И не попрощавшись с Уоллесом, Браммел пошел к своей машине, которую он поставил на улице, не доезжая отеля. Всю обратную дорогу он ехал со скоростью семьдесят пять миль в час.
36
На следующее утро ровно в девять тридцать Браммел явился в контору биржевых маклеров Хобсона и Тайсона. Контора занимала два этажа в новом доме.
Мистер Хобсон еще не пришел, но его ждут с минуты на минуту, сообщила Браммелу секретарша Хобсона. Браммел сел и стал ждать. Мысленно он припомнил все, что разузнал о фирме Хобсона и Тайсона. Это были крупнейшие в городе биржевые маклеры, тесно связанные с газетами и металлургическими трестами. Хотя Тайсон, видимо, владел большей долей, старшим компаньоном, безусловно, был Томас Хобсон, и именно ему фирма была обязана своим процветанием в последние годы. Как и его друг, сэр Фредерик Джемисон, Хобсон начал с очень скромного положения и поднимался вместе с ростом газетного концерна и металлургической промышленности. В каждой партии у него были свои люди, в каждом новом предприятии — своя доля. Томас Хобсон приобретал все большее влияние и силу. Пронырливость биржевого дельца сочеталась в нем с усердием и работоспособностью фермера; благодаря этим качествам Хобсон накопил довольно солидный капитал. К тому же он являлся членом всевозможных правительственных управлений и комитетов и, видимо, рано или поздно должен был получить дворянский титул. Туалеты его жены, очаровательной Элис Хобсон, подробно описывались газетами в отделе мод, а в разделе светской жизни частенько появлялись и ее фотографии; она председательствовала в нескольких благотворительных комитетах.
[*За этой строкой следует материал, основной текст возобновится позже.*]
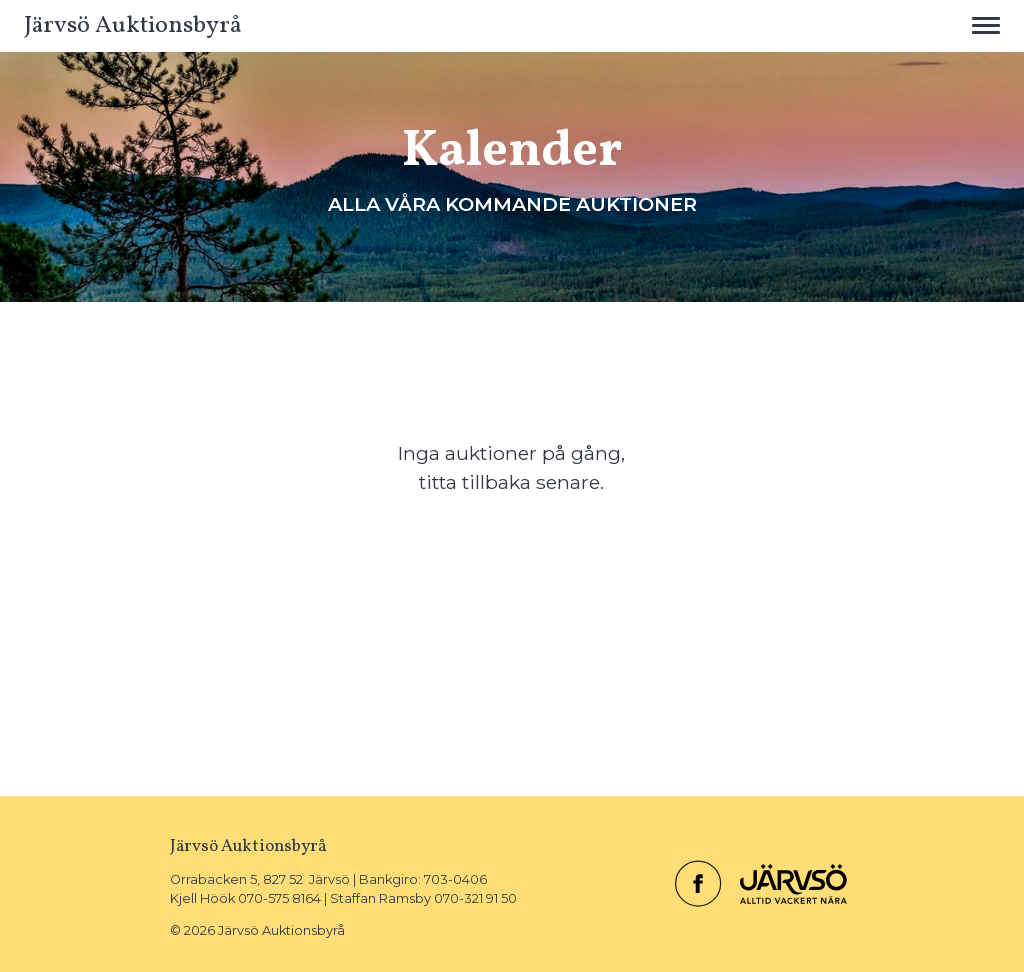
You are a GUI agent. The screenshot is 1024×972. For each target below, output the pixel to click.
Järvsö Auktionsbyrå (133, 26)
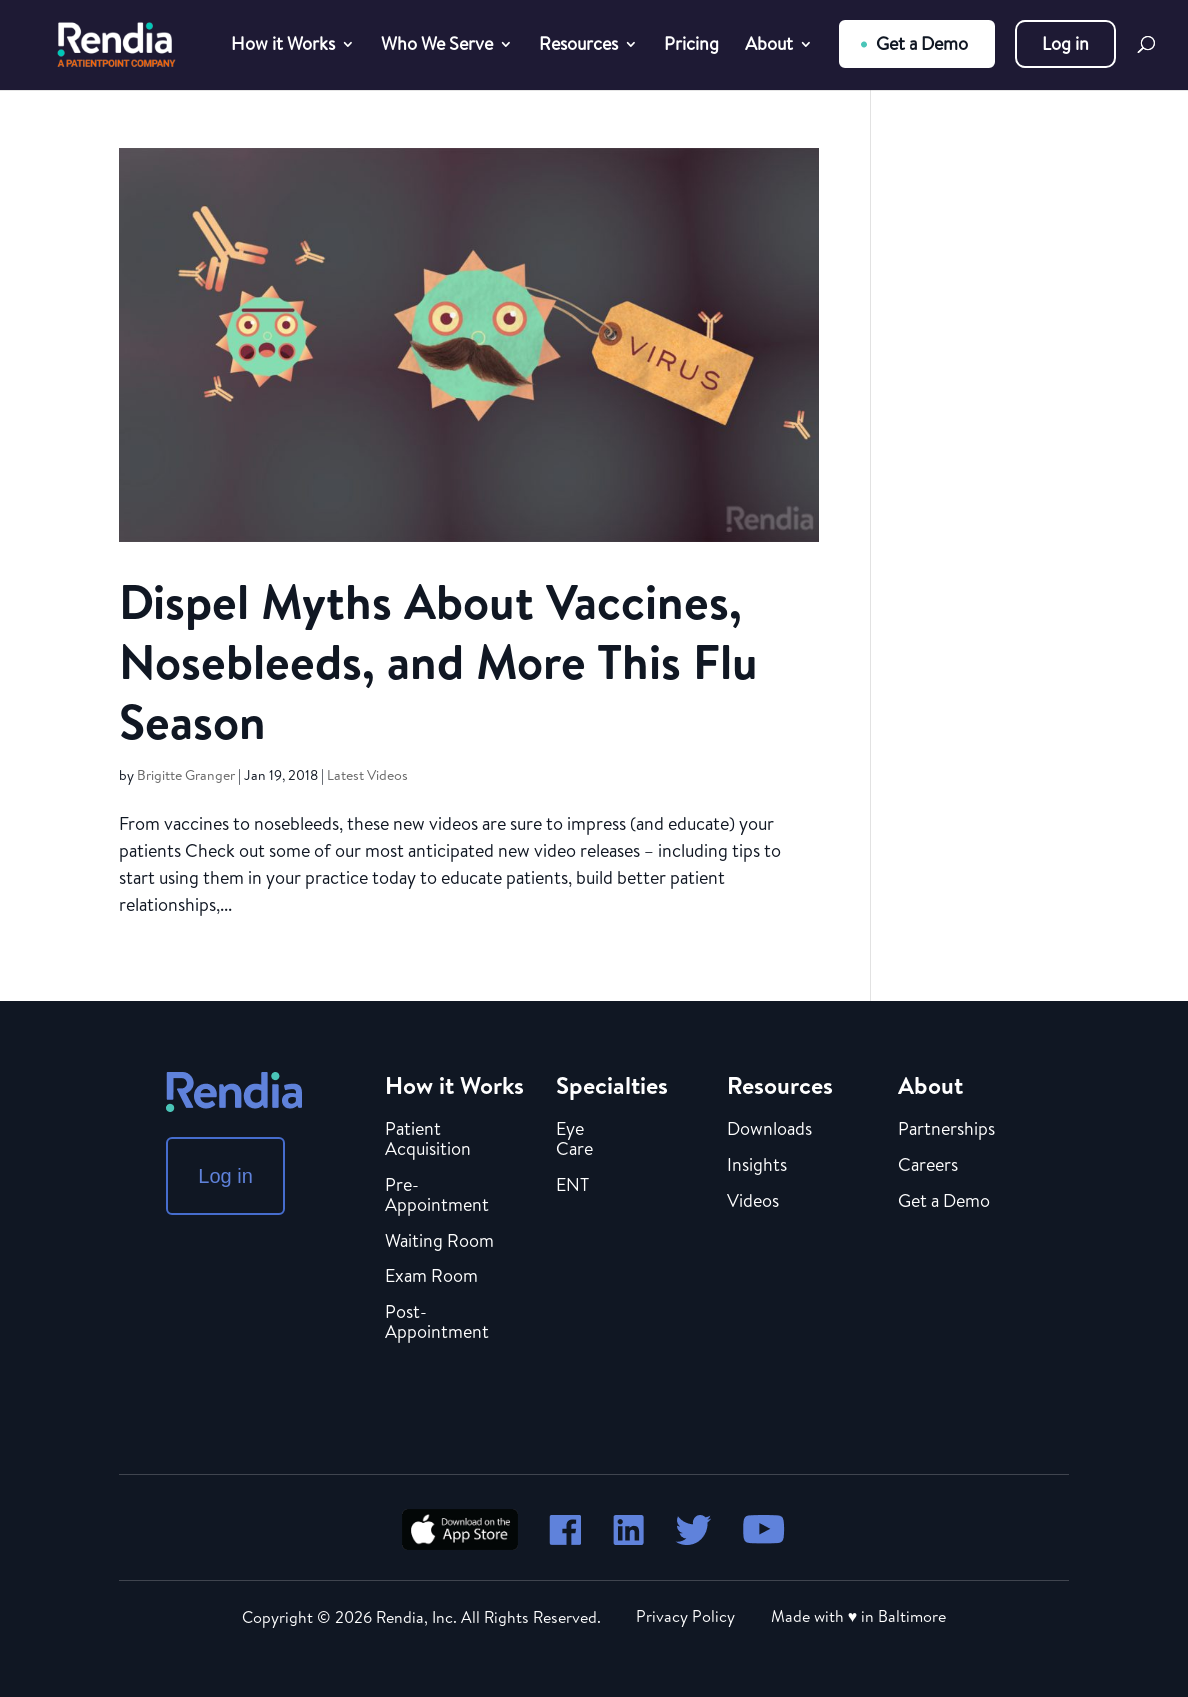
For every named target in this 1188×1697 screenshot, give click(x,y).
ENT (572, 1186)
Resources (578, 46)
Двадцать минут спустя снова появилась секретарша Хобсона. Не объяснит ли джентльмен, по какому делу ему нужно видеть мистера Хобсона: мистер Хобсон очень занятой человек.
— Дело личное и сугубо конфиденциальное, — пояснил Браммел. — Не могу изложить его даже вам.
Назвать свое имя он тоже отказался.
— Пожалуйста, передайте ему, что дело очень срочное, — сказал он.
Уходя, секретарша покосилась на него. Совершенно непонятный господин! Одет хорошо, и все-таки что-то в нем не то. Она не могла разобраться в собственном впечатлении. Бизнесмены так не одеваются: в этом господине было что-то вульгарное.
Секретарша тут же вернулась.
— Следуйте за мной, — пригласила она.
Она провела его в большой, роскошно обставленный кабинет. На стенах висели картины известных австралийских художников. В дальнем конце кабинета за длинным столом с телефонами и диктофоном сидел Томас Хобсон и что-то писал. Загорелый и темноволосый, с маленькими, как у военных, усиками, издали он мог еще сойти за молодого человека. Хобсон был крепкого сложения: широкие плечи, выпуклая грудь, толстая шея. Серые глаза светились энергией. Браммел обратил внимание на его руки с крупными костяшками пальцев.